In general, for different types of developers, the platform provides different service strategies to meet their different needs and characteristics.

Take small steps to speed up the construction of AI applications for developers

Focusing on the two aspects of low-code state and code state, Sun Ke introduced the next product plan of AppBuilder.

In terms of low-code status, AppBuilder is mainly aimed at developers with relatively weak development capabilities to help them speed up application construction. In order to achieve this goal, AppBuilder will continue to enhance its capabilities and improve flexibility, such as by enhancing the task configuration capabilities of Agent, GBI, and RAG. In addition, AppBuilder will develop more connectors to help developers publish applications to different terminal scenarios, such as spiritual realms.

In terms of code status, AppBuilder mainly provides efficient and stable interfaces and auxiliary development tools for advanced developers. These tools include IDEs, debugging environments, etc., so that developers can better develop, debug and optimize applications. At the same time, AppBuilder will also release more APIs and configuration options to provide better playability and calling efficiency. In addition, AppBuilder will also open more development templates (such as cook books) to guide developers on how to use these APIs for application development.

Finally, Sun Ke mentioned that AppBuilder’s iteration speed is very fast, and small versions are launched almost every week. Major version updates are carried out on a monthly basis, including releasing new features and optimizing existing features. Although a specific timetable cannot be given, what is certain is that AppBuilder will continue to introduce new features and optimize existing features to help developers develop applications more efficiently.

Future: Build the largest AI native application ecosystem in China

"Baidu wants to build the largest AI native application development ecosystem in China and hopes to have millions of developers."

When it comes to the future of AI native application development, Sun Ke is full of confidence. In his view, the AI ​​native application market will be larger than in the mobile era, and he hopes to be the best in this era.

First of all, he believes that it is not ruled out that there will be a team of geeks who will make their own shovels, but the number of truly capable players is still limited. In terms of the connection between the open source ecosystem and all development resources in the entire cloud, Sun Ke believes that China is relatively weak.
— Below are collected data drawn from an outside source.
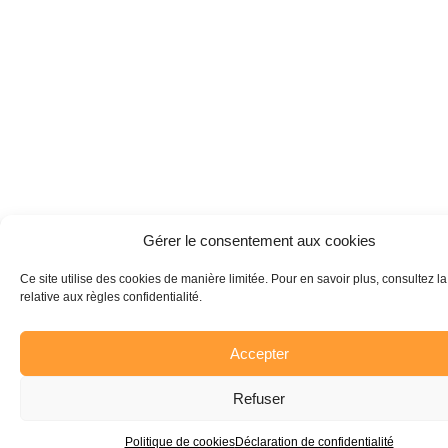
Gérer le consentement aux cookies
Ce site utilise des cookies de manière limitée. Pour en savoir plus, consultez l
relative aux règles confidentialité.
Accepter
Refuser
Politique de cookies
Déclaration de confidentialité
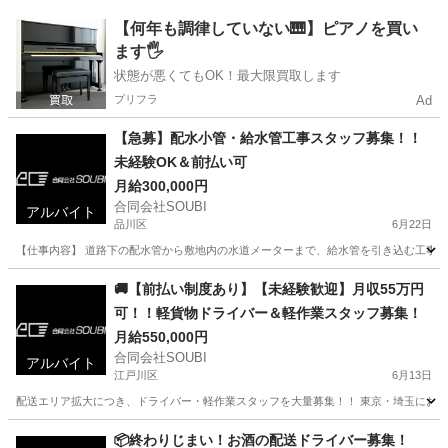
東京
新宿区
大工
大型
【何年も調律していない🎹】ピアノを買い
ます🖐️
状態が悪くてもOK！最大限買取します
プリフラ
Ad
【急募】配水小管・給水管工事スタッフ募集！！
未経験OK＆前払い可
月給300,000円
合同会社SOUBI
アルバイト
品川区
6月22日
【仕事内容】 道路下の配水管から敷地内の水道メーターまで、給水管を引き込む工事の補
東京
品川区
大工
大型
🚚【前払い制度あり】【未経験歓迎】月収55万円
可！！軽貨物ドライバー＆軽作業スタッフ募集！
月給550,000円
合同会社SOUBI
アルバイト
江戸川区
6月13日
配送エリア拡大につき、ドライバー・軽作業スタッフを大量募集！！ 東京・埼玉にお住まい
東京
江戸川区
配送
スタッフ
📦終わりじまい！お酒の配送ドライバー募集！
Secondly, Sun Ke pointed out, "One of the basic logics of making a shovel is that you must at least have a carrying location for basic resources, such as where to carry your large model and where to carry the BOS. Looking at the country, I do think that big manufacturers, especially It’s the cloud vendors that have a greater chance of doing this.”

The most important thing is that Baidu is not just a shovel, but a complete set of gold mining equipment including large models and other infrastructure, an innovation incubator that can truly continue to promote and prosper the domestic AI native application development ecosystem.